*TASK PROMPT*:
Once the images are set aside, output the listing exactly as it stands.

*DATA PROVIDED*:
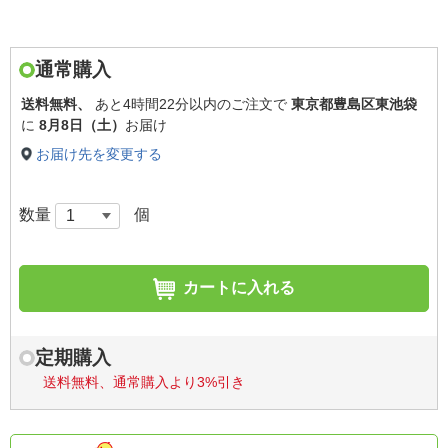
通常購入
送料無料、
あと
4時間22分以内
のご注文で
東京都豊島区東池袋
に
8月8日（土）
お届け
お届け先を変更する
数量
個
カートに入れる
定期購入
送料無料、通常購入より3%引き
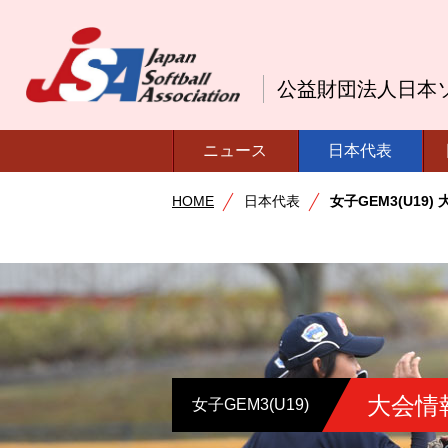
公益財団法人日本
ニュース
日本代表
HOME
日本代表
女子GEM3(U19)
大会情
女子GEM3(U19)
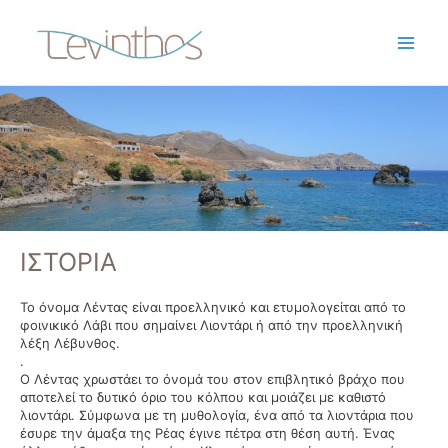
ΙΣΤΟΡΙΑ
Το όνομα Λέντας είναι προελληνικό και ετυμολογείται από το
φοινικικό Λάβι που σημαίνει Λιοντάρι ή από την προελληνική
λέξη Λέβυνθος.
.
Ο Λέντας χρωστάει το όνομά του στον επιβλητικό βράχο που
αποτελεί το δυτικό όριο του κόλπου και μοιάζει με καθιστό
λιοντάρι. Σύμφωνα με τη μυθολογία, ένα από τα λιοντάρια που
έσυρε την άμαξα της Ρέας έγινε πέτρα στη θέση αυτή. Ένας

*WRITTEN ANSWER*:
通常購入
送料無料、
あと
4時間22分以内
のご注文で
東京都豊島区東池袋
に
8月8日（土）
お届け
お届け先を変更する
数量
個
カートに入れる
定期購入
送料無料、通常購入より3%引き
公益財団法人日本
ニュース
日本代表
HOME
日本代表
女子GEM3(U19)
大会情
女子GEM3(U19)
ΙΣΤΟΡΙΑ
Το όνομα Λέντας είναι προελληνικό και ετυμολογείται από το
φοινικικό Λάβι που σημαίνει Λιοντάρι ή από την προελληνική
λέξη Λέβυνθος.
.
Ο Λέντας χρωστάει το όνομά του στον επιβλητικό βράχο που
αποτελεί το δυτικό όριο του κόλπου και μοιάζει με καθιστό
λιοντάρι. Σύμφωνα με τη μυθολογία, ένα από τα λιοντάρια που
έσυρε την άμαξα της Ρέας έγινε πέτρα στη θέση αυτή. Ένας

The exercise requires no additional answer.